Oh, and did I mention the fuzzy dinosaurs and the potential for fuzzy dinochicks? D'awww... so cute.
How do the Creationists get away with it?
ReplyDelete"It just further backs up my notion that the development of an embryo from a single-celled organism up through to a complete organism is a replay of evolution."
ReplyDeleteThis is an old idea, going back to at least the 19th century, and is known by the catchphrase "ontogeny recapuitulates phylogeny."
It turns out to not be true--it gets cause and effect exactly backwards. What turns out to actually be going on is much more interesting, and the booming field of evo-devo biology is all about it. What they've found is that evolution frequently operates by altering development--it does not create new structures so much as alter the ways in which existing structures develop. So, for example, rather than a series of mutations that erased the forelegs of our quadrapedal ancestors and replaced them with a whole new set of genetic instructions for building arms, there was a much smaller set of mutations that altered the way fundamentally the same bones grow, so that they end up as arms rather than forelegs. Put another way, evolution rarely writes when it can edit.

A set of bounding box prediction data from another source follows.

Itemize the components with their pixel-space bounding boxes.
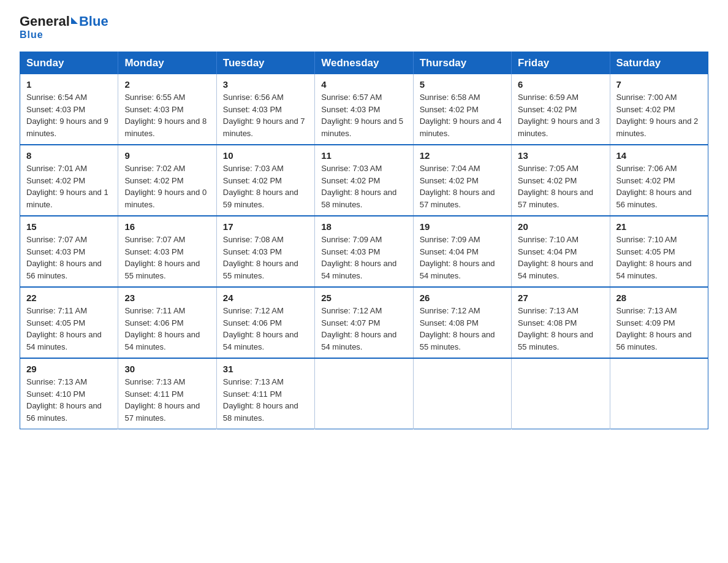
calendar-week-row: 15Sunrise: 7:07 AMSunset: 4:03 PMDayligh… bbox=[20, 216, 708, 287]
day-info: Sunrise: 7:12 AMSunset: 4:06 PMDaylight:… bbox=[223, 305, 308, 353]
day-number: 26 bbox=[420, 293, 505, 303]
calendar-day-cell: 2Sunrise: 6:55 AMSunset: 4:03 PMDaylight… bbox=[118, 74, 216, 145]
calendar-week-row: 1Sunrise: 6:54 AMSunset: 4:03 PMDaylight… bbox=[20, 74, 708, 145]
day-number: 23 bbox=[124, 293, 210, 303]
day-info: Sunrise: 7:08 AMSunset: 4:03 PMDaylight:… bbox=[223, 234, 308, 282]
day-info: Sunrise: 7:11 AMSunset: 4:05 PMDaylight:… bbox=[26, 305, 112, 353]
day-info: Sunrise: 7:00 AMSunset: 4:02 PMDaylight:… bbox=[616, 91, 702, 139]
logo-general-text: General bbox=[20, 15, 70, 28]
day-number: 31 bbox=[223, 364, 308, 374]
day-number: 15 bbox=[26, 221, 112, 232]
calendar-day-cell: 23Sunrise: 7:11 AMSunset: 4:06 PMDayligh… bbox=[118, 287, 216, 358]
day-number: 20 bbox=[518, 221, 603, 232]
calendar-day-cell: 15Sunrise: 7:07 AMSunset: 4:03 PMDayligh… bbox=[20, 216, 118, 287]
day-info: Sunrise: 7:07 AMSunset: 4:03 PMDaylight:… bbox=[124, 234, 210, 282]
weekday-header-tuesday: Tuesday bbox=[216, 52, 314, 75]
day-number: 29 bbox=[26, 364, 112, 374]
calendar-day-cell: 21Sunrise: 7:10 AMSunset: 4:05 PMDayligh… bbox=[610, 216, 708, 287]
day-number: 12 bbox=[420, 150, 505, 161]
day-number: 10 bbox=[223, 150, 308, 161]
weekday-header-sunday: Sunday bbox=[20, 52, 118, 75]
weekday-header-monday: Monday bbox=[118, 52, 216, 75]
day-info: Sunrise: 6:57 AMSunset: 4:03 PMDaylight:… bbox=[321, 91, 406, 139]
day-info: Sunrise: 7:03 AMSunset: 4:02 PMDaylight:… bbox=[321, 163, 406, 210]
page-header: General Blue Blue bbox=[20, 15, 708, 40]
day-info: Sunrise: 7:10 AMSunset: 4:04 PMDaylight:… bbox=[518, 234, 603, 282]
day-number: 2 bbox=[124, 79, 210, 90]
day-info: Sunrise: 7:09 AMSunset: 4:04 PMDaylight:… bbox=[420, 234, 505, 282]
calendar-day-cell: 5Sunrise: 6:58 AMSunset: 4:02 PMDaylight… bbox=[413, 74, 511, 145]
day-info: Sunrise: 6:54 AMSunset: 4:03 PMDaylight:… bbox=[26, 91, 112, 139]
day-info: Sunrise: 7:13 AMSunset: 4:11 PMDaylight:… bbox=[223, 376, 308, 424]
calendar-day-cell: 9Sunrise: 7:02 AMSunset: 4:02 PMDaylight… bbox=[118, 145, 216, 216]
day-info: Sunrise: 7:05 AMSunset: 4:02 PMDaylight:… bbox=[518, 163, 603, 210]
calendar-day-cell: 4Sunrise: 6:57 AMSunset: 4:03 PMDaylight… bbox=[315, 74, 413, 145]
day-number: 5 bbox=[420, 79, 505, 90]
calendar-day-cell: 22Sunrise: 7:11 AMSunset: 4:05 PMDayligh… bbox=[20, 287, 118, 358]
day-info: Sunrise: 6:58 AMSunset: 4:02 PMDaylight:… bbox=[420, 91, 505, 139]
calendar-day-cell: 1Sunrise: 6:54 AMSunset: 4:03 PMDaylight… bbox=[20, 74, 118, 145]
logo-blue-text: Blue bbox=[79, 15, 108, 28]
day-number: 1 bbox=[26, 79, 112, 90]
weekday-header-wednesday: Wednesday bbox=[315, 52, 413, 75]
calendar-day-cell: 28Sunrise: 7:13 AMSunset: 4:09 PMDayligh… bbox=[610, 287, 708, 358]
calendar-day-cell: 3Sunrise: 6:56 AMSunset: 4:03 PMDaylight… bbox=[216, 74, 314, 145]
weekday-header-saturday: Saturday bbox=[610, 52, 708, 75]
day-number: 3 bbox=[223, 79, 308, 90]
calendar-day-cell: 18Sunrise: 7:09 AMSunset: 4:03 PMDayligh… bbox=[315, 216, 413, 287]
day-number: 19 bbox=[420, 221, 505, 232]
day-info: Sunrise: 7:13 AMSunset: 4:10 PMDaylight:… bbox=[26, 376, 112, 424]
calendar-day-cell bbox=[413, 358, 511, 429]
calendar-day-cell: 6Sunrise: 6:59 AMSunset: 4:02 PMDaylight… bbox=[512, 74, 610, 145]
calendar-day-cell: 19Sunrise: 7:09 AMSunset: 4:04 PMDayligh… bbox=[413, 216, 511, 287]
day-number: 11 bbox=[321, 150, 406, 161]
day-number: 25 bbox=[321, 293, 406, 303]
calendar-day-cell bbox=[610, 358, 708, 429]
day-number: 7 bbox=[616, 79, 702, 90]
calendar-week-row: 22Sunrise: 7:11 AMSunset: 4:05 PMDayligh… bbox=[20, 287, 708, 358]
day-number: 16 bbox=[124, 221, 210, 232]
calendar-day-cell: 12Sunrise: 7:04 AMSunset: 4:02 PMDayligh… bbox=[413, 145, 511, 216]
logo-underline: Blue bbox=[20, 29, 44, 40]
calendar-day-cell: 31Sunrise: 7:13 AMSunset: 4:11 PMDayligh… bbox=[216, 358, 314, 429]
calendar-week-row: 29Sunrise: 7:13 AMSunset: 4:10 PMDayligh… bbox=[20, 358, 708, 429]
day-info: Sunrise: 6:56 AMSunset: 4:03 PMDaylight:… bbox=[223, 91, 308, 139]
day-number: 17 bbox=[223, 221, 308, 232]
calendar-day-cell: 17Sunrise: 7:08 AMSunset: 4:03 PMDayligh… bbox=[216, 216, 314, 287]
day-info: Sunrise: 7:09 AMSunset: 4:03 PMDaylight:… bbox=[321, 234, 406, 282]
day-info: Sunrise: 7:12 AMSunset: 4:07 PMDaylight:… bbox=[321, 305, 406, 353]
calendar-day-cell: 14Sunrise: 7:06 AMSunset: 4:02 PMDayligh… bbox=[610, 145, 708, 216]
calendar-day-cell bbox=[512, 358, 610, 429]
calendar-day-cell: 20Sunrise: 7:10 AMSunset: 4:04 PMDayligh… bbox=[512, 216, 610, 287]
weekday-header-thursday: Thursday bbox=[413, 52, 511, 75]
day-number: 30 bbox=[124, 364, 210, 374]
calendar-day-cell: 25Sunrise: 7:12 AMSunset: 4:07 PMDayligh… bbox=[315, 287, 413, 358]
day-number: 6 bbox=[518, 79, 603, 90]
calendar-day-cell: 13Sunrise: 7:05 AMSunset: 4:02 PMDayligh… bbox=[512, 145, 610, 216]
day-info: Sunrise: 7:04 AMSunset: 4:02 PMDaylight:… bbox=[420, 163, 505, 210]
day-info: Sunrise: 6:55 AMSunset: 4:03 PMDaylight:… bbox=[124, 91, 210, 139]
calendar-table: SundayMondayTuesdayWednesdayThursdayFrid… bbox=[20, 52, 708, 429]
day-number: 28 bbox=[616, 293, 702, 303]
calendar-day-cell: 30Sunrise: 7:13 AMSunset: 4:11 PMDayligh… bbox=[118, 358, 216, 429]
day-info: Sunrise: 7:01 AMSunset: 4:02 PMDaylight:… bbox=[26, 163, 112, 210]
logo: General Blue Blue bbox=[20, 15, 108, 40]
day-info: Sunrise: 7:13 AMSunset: 4:08 PMDaylight:… bbox=[518, 305, 603, 353]
calendar-week-row: 8Sunrise: 7:01 AMSunset: 4:02 PMDaylight… bbox=[20, 145, 708, 216]
day-number: 27 bbox=[518, 293, 603, 303]
calendar-day-cell: 7Sunrise: 7:00 AMSunset: 4:02 PMDaylight… bbox=[610, 74, 708, 145]
weekday-header-friday: Friday bbox=[512, 52, 610, 75]
day-number: 9 bbox=[124, 150, 210, 161]
weekday-header-row: SundayMondayTuesdayWednesdayThursdayFrid… bbox=[20, 52, 708, 75]
calendar-day-cell: 16Sunrise: 7:07 AMSunset: 4:03 PMDayligh… bbox=[118, 216, 216, 287]
calendar-day-cell: 29Sunrise: 7:13 AMSunset: 4:10 PMDayligh… bbox=[20, 358, 118, 429]
calendar-day-cell bbox=[315, 358, 413, 429]
calendar-day-cell: 26Sunrise: 7:12 AMSunset: 4:08 PMDayligh… bbox=[413, 287, 511, 358]
day-number: 14 bbox=[616, 150, 702, 161]
day-number: 18 bbox=[321, 221, 406, 232]
day-info: Sunrise: 7:10 AMSunset: 4:05 PMDaylight:… bbox=[616, 234, 702, 282]
day-info: Sunrise: 7:06 AMSunset: 4:02 PMDaylight:… bbox=[616, 163, 702, 210]
calendar-day-cell: 27Sunrise: 7:13 AMSunset: 4:08 PMDayligh… bbox=[512, 287, 610, 358]
day-info: Sunrise: 7:13 AMSunset: 4:11 PMDaylight:… bbox=[124, 376, 210, 424]
day-number: 24 bbox=[223, 293, 308, 303]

The result is that there is a stage in development at which all vertebrates look similar, because most of the differences between their developmental processes have not started yet. This does not mean that we have an ancestor that looked like a pharyngula, just that we have common structures with our relatives before development adds in variation.
"Somewhere inside of your chicken or turkey is the DNA to resurrect Velociraptor"
No, it's really not. Evolution is not "building blocks on top of building blocks," and genes are not Legos. Even assuming turkeys are directly descended from a Velociraptor (which there is no reason to assume they are), many of the genes of that Velociraptor have been altered by mutations in the interceding generations. True, many of the ancestral dinosaur's genes probably are still there, but there is no way of knowing which until we check.
Spot on with the critique of the idiot creationists, though.